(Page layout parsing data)

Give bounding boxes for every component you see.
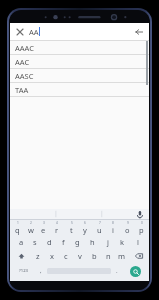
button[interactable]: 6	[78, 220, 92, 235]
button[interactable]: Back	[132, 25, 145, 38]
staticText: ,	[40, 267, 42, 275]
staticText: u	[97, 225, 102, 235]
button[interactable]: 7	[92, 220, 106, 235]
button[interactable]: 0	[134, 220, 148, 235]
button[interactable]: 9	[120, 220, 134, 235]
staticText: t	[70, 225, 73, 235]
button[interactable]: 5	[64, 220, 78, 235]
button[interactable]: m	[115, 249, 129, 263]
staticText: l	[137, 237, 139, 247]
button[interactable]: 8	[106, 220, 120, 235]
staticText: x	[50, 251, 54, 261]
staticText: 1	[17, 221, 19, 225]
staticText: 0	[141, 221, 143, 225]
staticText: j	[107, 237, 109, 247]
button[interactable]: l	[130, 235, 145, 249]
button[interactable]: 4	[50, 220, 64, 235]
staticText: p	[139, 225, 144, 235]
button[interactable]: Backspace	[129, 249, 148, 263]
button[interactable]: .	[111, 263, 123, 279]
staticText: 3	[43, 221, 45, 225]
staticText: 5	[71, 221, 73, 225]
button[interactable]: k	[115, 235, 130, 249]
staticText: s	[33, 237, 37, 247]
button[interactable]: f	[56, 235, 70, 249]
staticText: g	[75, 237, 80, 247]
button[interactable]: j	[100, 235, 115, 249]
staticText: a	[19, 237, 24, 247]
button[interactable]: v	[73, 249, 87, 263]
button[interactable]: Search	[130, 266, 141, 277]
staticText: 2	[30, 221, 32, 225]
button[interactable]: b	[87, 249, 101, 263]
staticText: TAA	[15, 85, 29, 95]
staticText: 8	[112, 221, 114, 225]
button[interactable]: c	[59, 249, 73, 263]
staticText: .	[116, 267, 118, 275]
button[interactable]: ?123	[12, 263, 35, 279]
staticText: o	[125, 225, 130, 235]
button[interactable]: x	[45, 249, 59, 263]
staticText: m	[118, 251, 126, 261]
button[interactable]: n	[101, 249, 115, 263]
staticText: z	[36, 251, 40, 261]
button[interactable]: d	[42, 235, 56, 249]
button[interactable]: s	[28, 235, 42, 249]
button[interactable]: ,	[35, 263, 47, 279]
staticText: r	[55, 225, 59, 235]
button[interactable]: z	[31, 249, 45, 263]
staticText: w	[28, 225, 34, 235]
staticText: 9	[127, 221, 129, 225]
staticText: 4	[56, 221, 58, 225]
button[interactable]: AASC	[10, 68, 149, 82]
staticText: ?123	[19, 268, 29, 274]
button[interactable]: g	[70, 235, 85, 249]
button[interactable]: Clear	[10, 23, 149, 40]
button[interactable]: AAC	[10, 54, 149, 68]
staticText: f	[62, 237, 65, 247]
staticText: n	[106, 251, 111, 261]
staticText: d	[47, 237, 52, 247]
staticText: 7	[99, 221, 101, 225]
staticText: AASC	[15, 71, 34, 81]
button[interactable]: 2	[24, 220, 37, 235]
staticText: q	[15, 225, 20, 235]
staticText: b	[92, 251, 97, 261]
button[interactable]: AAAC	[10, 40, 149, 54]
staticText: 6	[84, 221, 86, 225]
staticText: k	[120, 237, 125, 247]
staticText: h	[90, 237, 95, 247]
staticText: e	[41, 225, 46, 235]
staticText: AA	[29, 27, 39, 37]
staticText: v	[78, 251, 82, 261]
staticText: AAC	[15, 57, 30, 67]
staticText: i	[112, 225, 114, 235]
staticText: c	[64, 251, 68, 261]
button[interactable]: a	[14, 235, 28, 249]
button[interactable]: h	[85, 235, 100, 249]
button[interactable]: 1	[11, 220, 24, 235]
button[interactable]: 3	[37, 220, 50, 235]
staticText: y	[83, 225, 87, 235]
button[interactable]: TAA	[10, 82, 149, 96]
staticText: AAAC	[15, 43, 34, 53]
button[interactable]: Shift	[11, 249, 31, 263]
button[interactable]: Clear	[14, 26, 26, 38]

| Task goal |
Copy out all the records exactly, excluding pictures.

| Exercise solution |
Give bounding boxes for every component you see.
button[interactable]: 6	[78, 220, 92, 235]
button[interactable]: Back	[132, 25, 145, 38]
staticText: ,	[40, 267, 42, 275]
staticText: u	[97, 225, 102, 235]
button[interactable]: 7	[92, 220, 106, 235]
button[interactable]: 0	[134, 220, 148, 235]
button[interactable]: 9	[120, 220, 134, 235]
staticText: t	[70, 225, 73, 235]
button[interactable]: 5	[64, 220, 78, 235]
button[interactable]: m	[115, 249, 129, 263]
staticText: l	[137, 237, 139, 247]
button[interactable]: 8	[106, 220, 120, 235]
staticText: x	[50, 251, 54, 261]
staticText: 1	[17, 221, 19, 225]
staticText: 0	[141, 221, 143, 225]
staticText: j	[107, 237, 109, 247]
button[interactable]: l	[130, 235, 145, 249]
button[interactable]: 4	[50, 220, 64, 235]
staticText: p	[139, 225, 144, 235]
button[interactable]: Backspace	[129, 249, 148, 263]
button[interactable]: .	[111, 263, 123, 279]
staticText: 3	[43, 221, 45, 225]
staticText: 5	[71, 221, 73, 225]
button[interactable]: k	[115, 235, 130, 249]
staticText: s	[33, 237, 37, 247]
button[interactable]: f	[56, 235, 70, 249]
staticText: g	[75, 237, 80, 247]
button[interactable]: j	[100, 235, 115, 249]
staticText: a	[19, 237, 24, 247]
button[interactable]: v	[73, 249, 87, 263]
button[interactable]: Search	[130, 266, 141, 277]
staticText: 2	[30, 221, 32, 225]
button[interactable]: b	[87, 249, 101, 263]
staticText: TAA	[15, 85, 29, 95]
staticText: 8	[112, 221, 114, 225]
button[interactable]: c	[59, 249, 73, 263]
staticText: .	[116, 267, 118, 275]
button[interactable]: ?123	[12, 263, 35, 279]
staticText: o	[125, 225, 130, 235]
button[interactable]: x	[45, 249, 59, 263]
staticText: m	[118, 251, 126, 261]
button[interactable]: n	[101, 249, 115, 263]
staticText: z	[36, 251, 40, 261]
button[interactable]: d	[42, 235, 56, 249]
button[interactable]: s	[28, 235, 42, 249]
button[interactable]: ,	[35, 263, 47, 279]
staticText: r	[55, 225, 59, 235]
button[interactable]: z	[31, 249, 45, 263]
staticText: w	[28, 225, 34, 235]
staticText: 9	[127, 221, 129, 225]
staticText: 4	[56, 221, 58, 225]
button[interactable]: AASC	[10, 68, 149, 82]
staticText: ?123	[19, 268, 29, 274]
button[interactable]: g	[70, 235, 85, 249]
button[interactable]: Clear	[10, 23, 149, 40]
button[interactable]: AAC	[10, 54, 149, 68]
staticText: f	[62, 237, 65, 247]
staticText: n	[106, 251, 111, 261]
staticText: d	[47, 237, 52, 247]
staticText: 7	[99, 221, 101, 225]
staticText: AASC	[15, 71, 34, 81]
button[interactable]: 2	[24, 220, 37, 235]
staticText: q	[15, 225, 20, 235]
staticText: b	[92, 251, 97, 261]
button[interactable]: AAAC	[10, 40, 149, 54]
staticText: 6	[84, 221, 86, 225]
staticText: k	[120, 237, 125, 247]
staticText: h	[90, 237, 95, 247]
staticText: e	[41, 225, 46, 235]
staticText: AA	[29, 27, 39, 37]
staticText: v	[78, 251, 82, 261]
staticText: AAC	[15, 57, 30, 67]
staticText: i	[112, 225, 114, 235]
staticText: c	[64, 251, 68, 261]
button[interactable]: a	[14, 235, 28, 249]
button[interactable]: h	[85, 235, 100, 249]
button[interactable]: 1	[11, 220, 24, 235]
button[interactable]: 3	[37, 220, 50, 235]
staticText: y	[83, 225, 87, 235]
button[interactable]: TAA	[10, 82, 149, 96]
staticText: AAAC	[15, 43, 34, 53]
button[interactable]: Shift	[11, 249, 31, 263]
button[interactable]: Clear	[14, 26, 26, 38]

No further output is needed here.